Lipopolysaccharide (LPS) is the unique feature that composes the outer leaflet of the Gram-negative bacterial cell envelope. Variations in LPS structures affect a number of physiological processes, including outer membrane permeability, antimicrobial resistance, recognition by the host immune system, biofilm formation, and interbacterial competition. Rapid characterization of LPS properties is crucial for studying the relationship between these LPS structural changes and bacterial physiology. However, current assessments of LPS structures require LPS extraction and purification followed by cumbersome proteomic analysis. This paper demonstrates one of the first high-throughput and non-invasive strategies to directly distinguish Escherichia coli with different LPS structures.

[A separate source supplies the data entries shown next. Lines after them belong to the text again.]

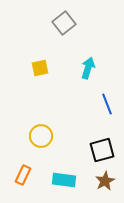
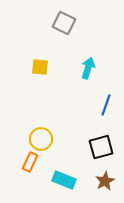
gray square: rotated 25 degrees counterclockwise
yellow square: moved 1 px up; rotated 18 degrees clockwise
blue line: moved 1 px left, 1 px down; rotated 40 degrees clockwise
yellow circle: moved 3 px down
black square: moved 1 px left, 3 px up
orange rectangle: moved 7 px right, 13 px up
cyan rectangle: rotated 15 degrees clockwise
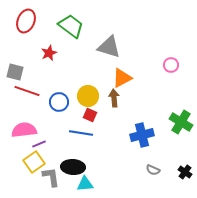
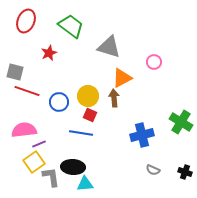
pink circle: moved 17 px left, 3 px up
black cross: rotated 16 degrees counterclockwise
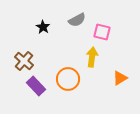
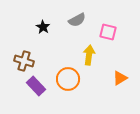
pink square: moved 6 px right
yellow arrow: moved 3 px left, 2 px up
brown cross: rotated 24 degrees counterclockwise
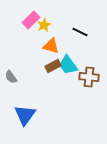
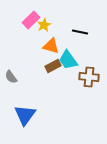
black line: rotated 14 degrees counterclockwise
cyan trapezoid: moved 5 px up
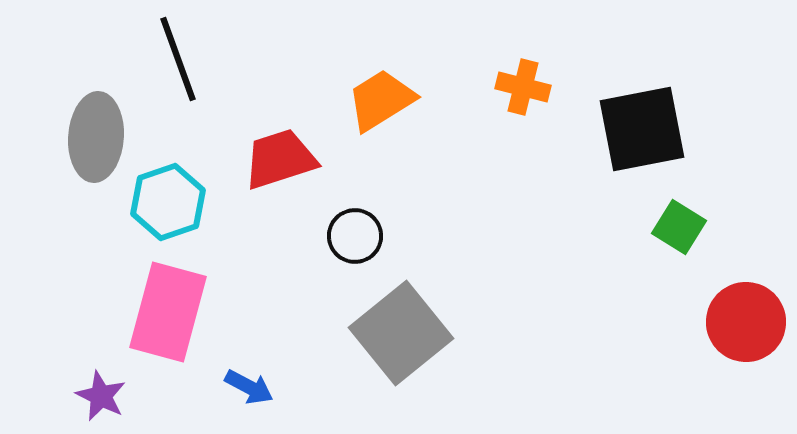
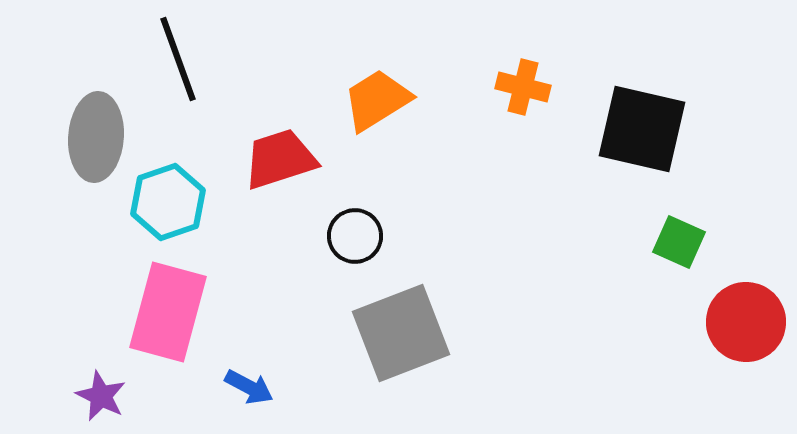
orange trapezoid: moved 4 px left
black square: rotated 24 degrees clockwise
green square: moved 15 px down; rotated 8 degrees counterclockwise
gray square: rotated 18 degrees clockwise
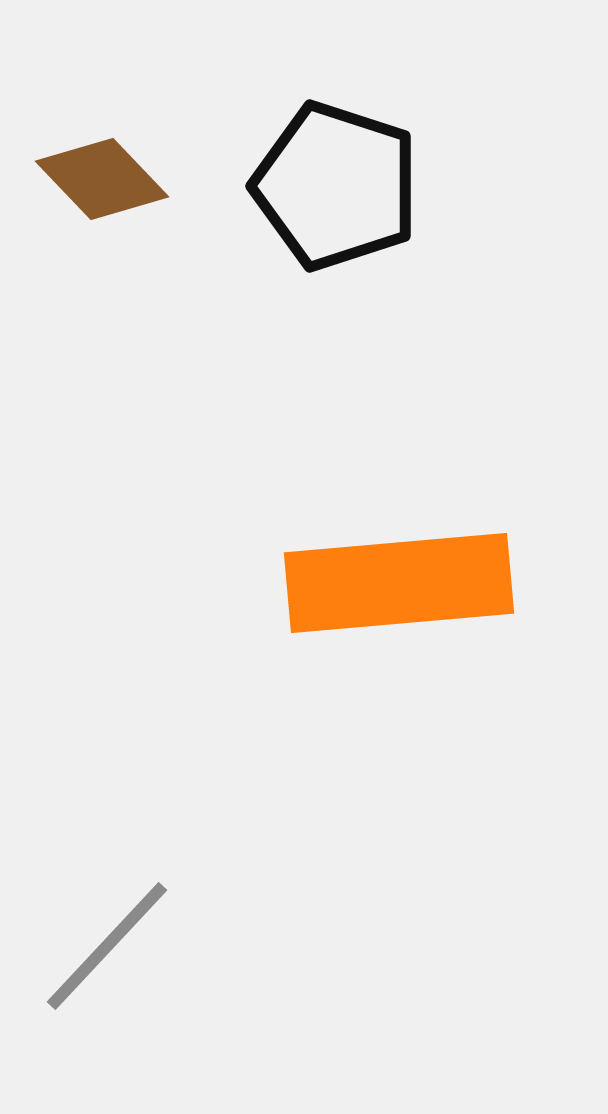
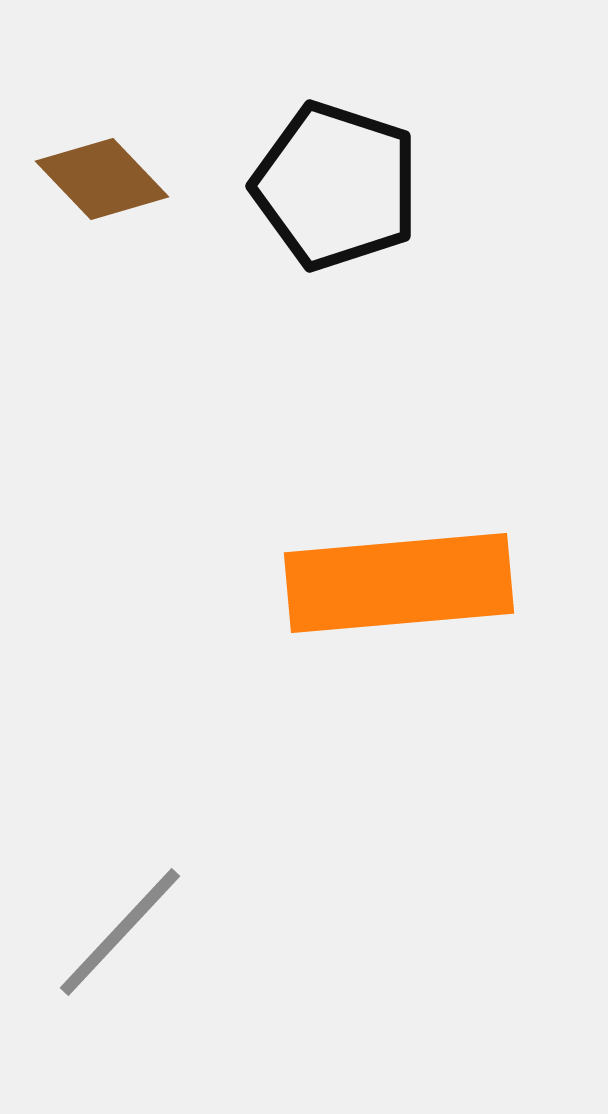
gray line: moved 13 px right, 14 px up
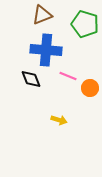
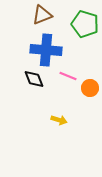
black diamond: moved 3 px right
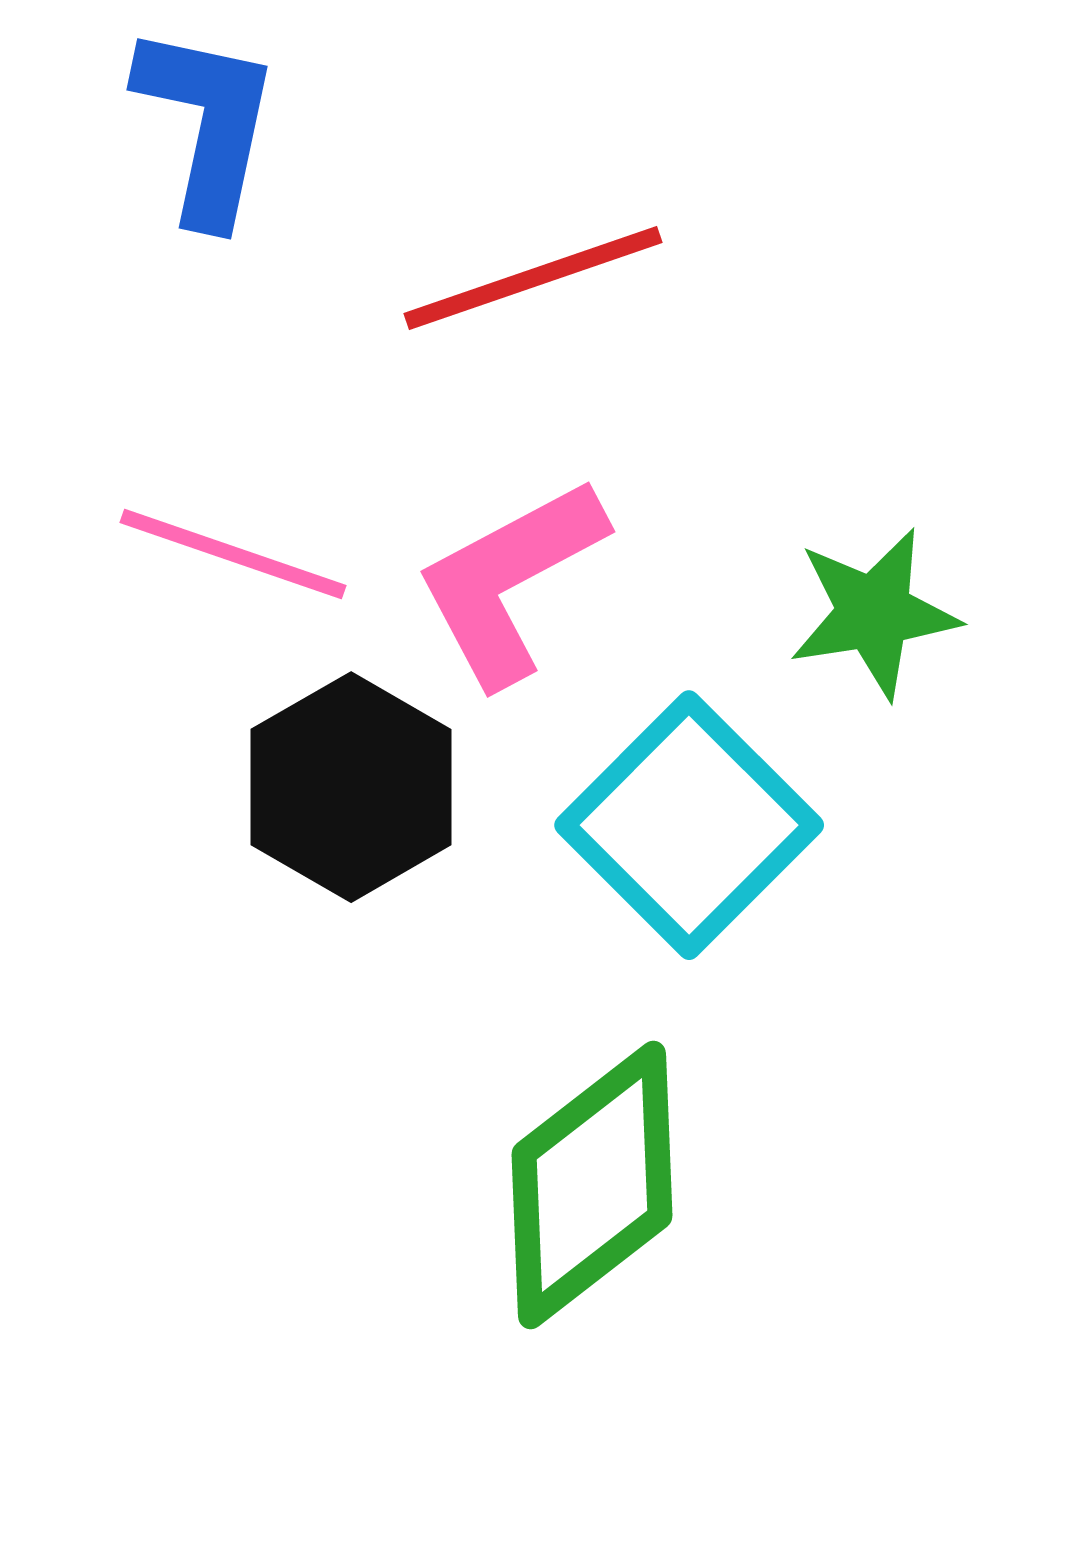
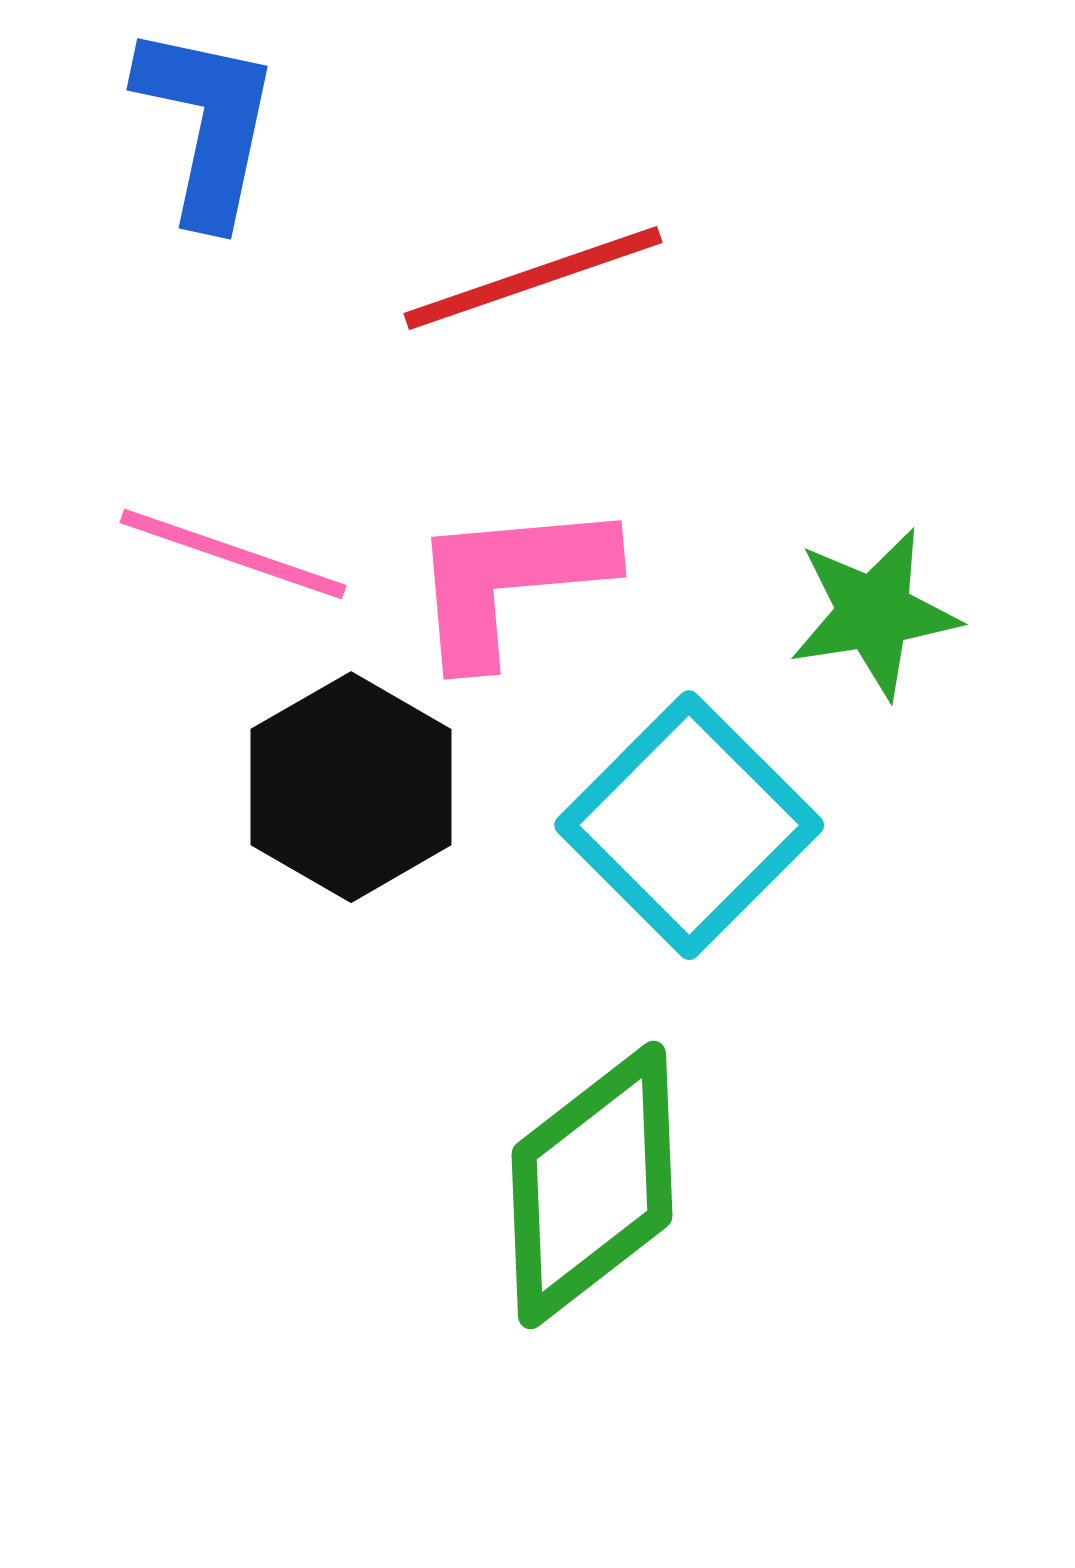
pink L-shape: rotated 23 degrees clockwise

Using a combination of three-dimensional insulator-based dielectrophoresis (3DiDEP) and cell tracking in a linear electrokinetics assay, we elucidate the effect of structural changes in E. coli LPS oligosaccharides on electrokinetic mobility and polarizability. We show that our platform is sufficiently sensitive to detect LPS structural variations at the molecular level. To correlate electrokinetic properties of LPS with the outer membrane permeability, we further examined effects of LPS structural variations on bacterial susceptibility to colistin, an antibiotic known to disrupt the outer membrane by targeting LPS. Our results suggest that microfluidic electrokinetic platforms employing 3DiDEP can be a useful tool for isolating and selecting bacteria based on their LPS glycoforms. Future iterations of these platforms could be leveraged for rapid profiling of pathogens based on their surface LPS structural identity.

【 授权许可】

Unknown   
Copyright © 2023 Wang, Kim, Halvorsen, Chen, Hayes and Buie.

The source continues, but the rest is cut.